### WHAT NEEDS TO BE DONE
Write out all of the entries that follow, word for word, but skip the pictures.

(Transcribed page contents)
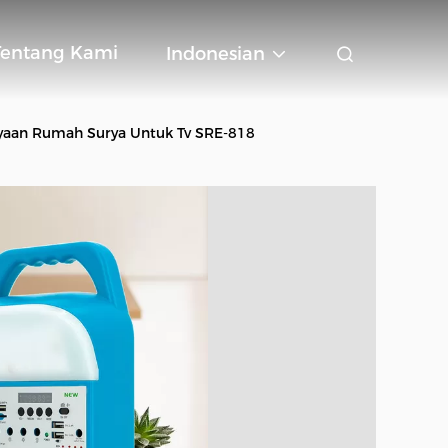
Tentang Kami
Indonesian
aan Rumah Surya Untuk Tv SRE-818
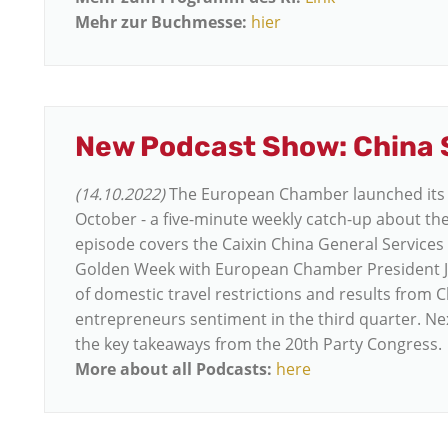
Mehr zur Buchmesse:
hier
New Podcast Show: China 
(14.10.2022)
The European Chamber launched its 
October - a five-minute weekly catch-up about th
episode covers the Caixin China General Service
Golden Week with European Chamber President 
of domestic travel restrictions and results from C
entrepreneurs sentiment in the third quarter. Ne
the key takeaways from the 20th Party Congress.
More about all Podcasts:
here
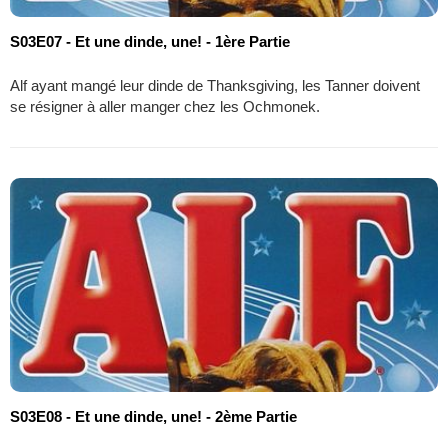
S03E07 - Et une dinde, une! - 1ère Partie
Alf ayant mangé leur dinde de Thanksgiving, les Tanner doivent
se résigner à aller manger chez les Ochmonek.
S03E08 - Et une dinde, une! - 2ème Partie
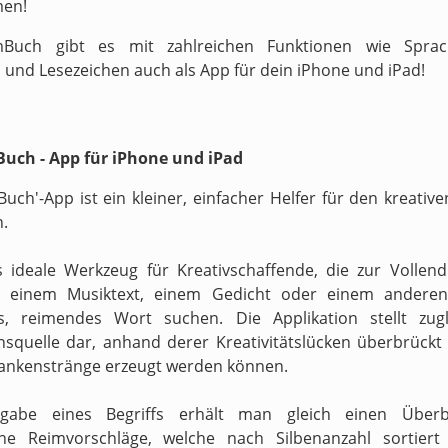
men!
Buch gibt es mit zahlreichen Funktionen wie Sprach
 und Lesezeichen auch als App für dein iPhone und iPad!
uch - App für iPhone und iPad
Buch'-App ist ein kleiner, einfacher Helfer für den kreati
n.
s ideale Werkzeug für Kreativschaffende, die zur Vollen
n einem Musiktext, einem Gedicht oder einem anderen
s, reimendes Wort suchen. Die Applikation stellt zugl
onsquelle dar, anhand derer Kreativitätslücken überbrückt 
ankenstränge erzeugt werden können.
gabe eines Begriffs erhält man gleich einen Überb
ne Reimvorschläge, welche nach Silbenanzahl sortiert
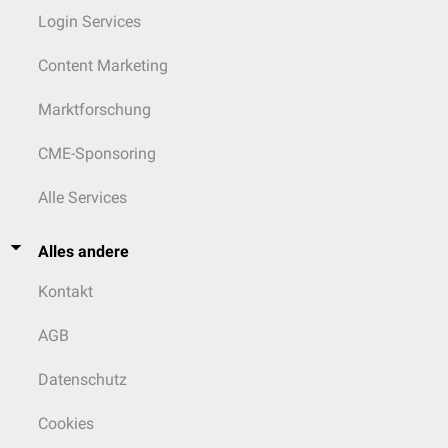
Login Services
Content Marketing
Marktforschung
CME-Sponsoring
Alle Services
Alles andere
Kontakt
AGB
Datenschutz
Cookies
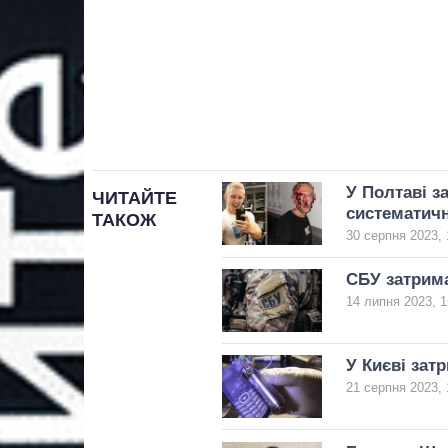
У Полтаві з
ЧИТАЙТЕ
систематичн
ТАКОЖ
30 серпня 2023, 
СБУ затрима
14 липня 2023, 1
У Києві зат
21 серпня 2023, 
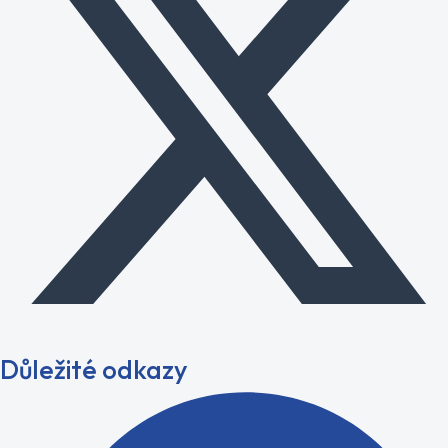
Důležité odkazy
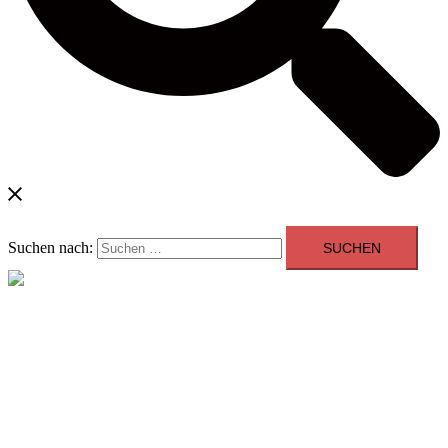
Suchen nach:
Menü schließen
Blog
Kontakt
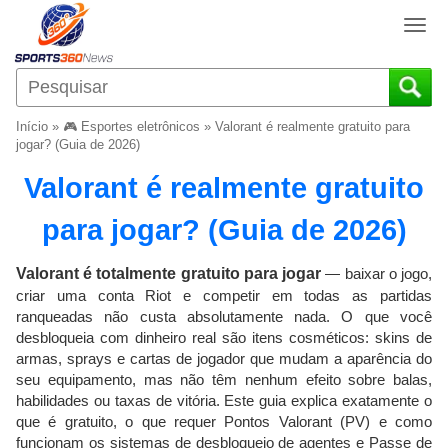
T
o
g
g
l
Início
»
🎮 Esportes eletrônicos
»
Valorant é realmente gratuito para
e
jogar? (Guia de 2026)
n
Valorant é realmente gratuito
a
v
para jogar? (Guia de 2026)
i
g
a
Valorant é totalmente gratuito para jogar
— baixar o jogo,
t
criar uma conta Riot e competir em todas as partidas
i
ranqueadas não custa absolutamente nada. O que você
o
desbloqueia com dinheiro real são itens cosméticos: skins de
n
armas, sprays e cartas de jogador que mudam a aparência do
seu equipamento, mas não têm nenhum efeito sobre balas,
habilidades ou taxas de vitória. Este guia explica exatamente o
que é gratuito, o que requer Pontos Valorant (PV) e como
funcionam os sistemas de desbloqueio de agentes e Passe de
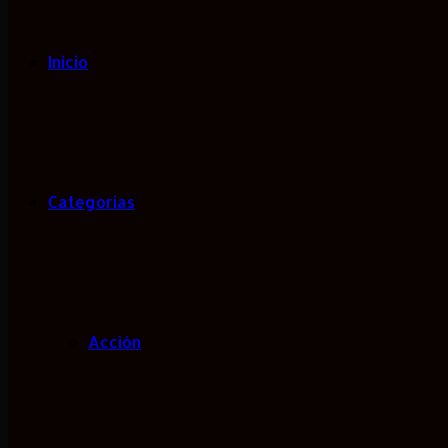
Inicio
Categorias
Acción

### RESPONSE BOX
Tentang Kami
Indonesian
aan Rumah Surya Untuk Tv SRE-818
Mehr zur Buchmesse:
hier
New Podcast Show: China 
(14.10.2022)
The European Chamber launched its 
October - a five-minute weekly catch-up about th
episode covers the Caixin China General Service
Golden Week with European Chamber President 
of domestic travel restrictions and results from C
entrepreneurs sentiment in the third quarter. Ne
the key takeaways from the 20th Party Congress.
More about all Podcasts:
here
S03E07 - Et une dinde, une! - 1ère Partie
Alf ayant mangé leur dinde de Thanksgiving, les Tanner doivent
se résigner à aller manger chez les Ochmonek.
S03E08 - Et une dinde, une! - 2ème Partie
men!
Buch gibt es mit zahlreichen Funktionen wie Sprach
 und Lesezeichen auch als App für dein iPhone und iPad!
uch - App für iPhone und iPad
Buch'-App ist ein kleiner, einfacher Helfer für den kreati
n.
s ideale Werkzeug für Kreativschaffende, die zur Vollen
n einem Musiktext, einem Gedicht oder einem anderen
s, reimendes Wort suchen. Die Applikation stellt zugl
onsquelle dar, anhand derer Kreativitätslücken überbrückt 
ankenstränge erzeugt werden können.
gabe eines Begriffs erhält man gleich einen Überb
ne Reimvorschläge, welche nach Silbenanzahl sortiert
Login Services
Content Marketing
Marktforschung
CME-Sponsoring
Alle Services
Alles andere
Kontakt
AGB
Datenschutz
Cookies
У Полтаві з
ЧИТАЙТЕ
систематичн
ТАКОЖ
30 серпня 2023, 
СБУ затрима
14 липня 2023, 1
У Києві зат
21 серпня 2023, 
Důležité odkazy
Suchen nach:
Menü schließen
Blog
Kontakt
T
o
g
g
l
Início
»
🎮 Esportes eletrônicos
»
Valorant é realmente gratuito para
e
jogar? (Guia de 2026)
n
Valorant é realmente gratuito
a
v
para jogar? (Guia de 2026)
i
g
a
Valorant é totalmente gratuito para jogar
— baixar o jogo,
t
criar uma conta Riot e competir em todas as partidas
i
ranqueadas não custa absolutamente nada. O que você
o
desbloqueia com dinheiro real são itens cosméticos: skins de
n
armas, sprays e cartas de jogador que mudam a aparência do
seu equipamento, mas não têm nenhum efeito sobre balas,
habilidades ou taxas de vitória. Este guia explica exatamente o
que é gratuito, o que requer Pontos Valorant (PV) e como
funcionam os sistemas de desbloqueio de agentes e Passe de
Inicio
Categorias
Acción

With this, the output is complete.